> _AIM OF THE EXERCISE_:
Please reproduce the entries below exactly from the line with "Catedrala Episcopală din" through their last line, leaving out any pictures.

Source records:
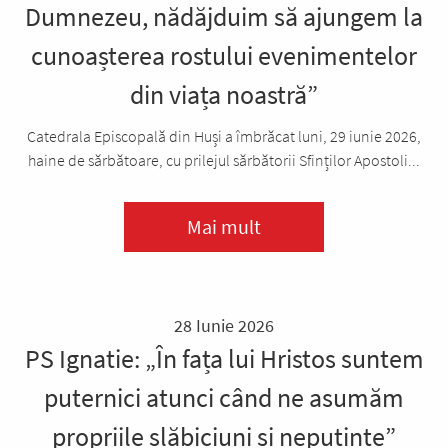
Dumnezeu, nădăjduim să ajungem la
cunoașterea rostului evenimentelor
din viața noastră”
Catedrala Episcopală din Huși a îmbrăcat luni, 29 iunie 2026,
haine de sărbătoare, cu prilejul sărbătorii Sfinților Apostoli...
Mai mult
28 Iunie 2026
PS Ignatie: „În fața lui Hristos suntem
puternici atunci când ne asumăm
propriile slăbiciuni și neputințe”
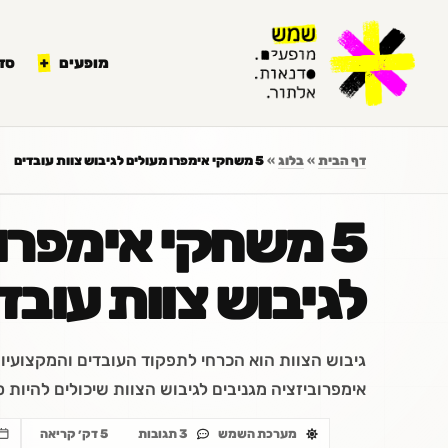
לתוכן
מופעים
סד
דף הבית
»
בלוג
»
5 משחקי אימפרו מעולים לגיבוש צוות עובדים
5 משחקי אימפרו
לגיבוש צוות עובד
אימפרוביזציה מגניבים לגיבוש הצוות שיכולים להיות 
מערכת השמש
3 תגובות
5 דק׳ קריאה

> _WRITTEN REPLY_:
Catedrala Episcopală din Huși a îmbrăcat luni, 29 iunie 2026,
haine de sărbătoare, cu prilejul sărbătorii Sfinților Apostoli...
Mai mult
28 Iunie 2026
PS Ignatie: „În fața lui Hristos suntem
puternici atunci când ne asumăm
propriile slăbiciuni și neputințe”
לתוכן
מופעים
סד
דף הבית
»
בלוג
»
5 משחקי אימפרו מעולים לגיבוש צוות עובדים
5 משחקי אימפרו
לגיבוש צוות עובד
אימפרוביזציה מגניבים לגיבוש הצוות שיכולים להיות 
מערכת השמש
3 תגובות
5 דק׳ קריאה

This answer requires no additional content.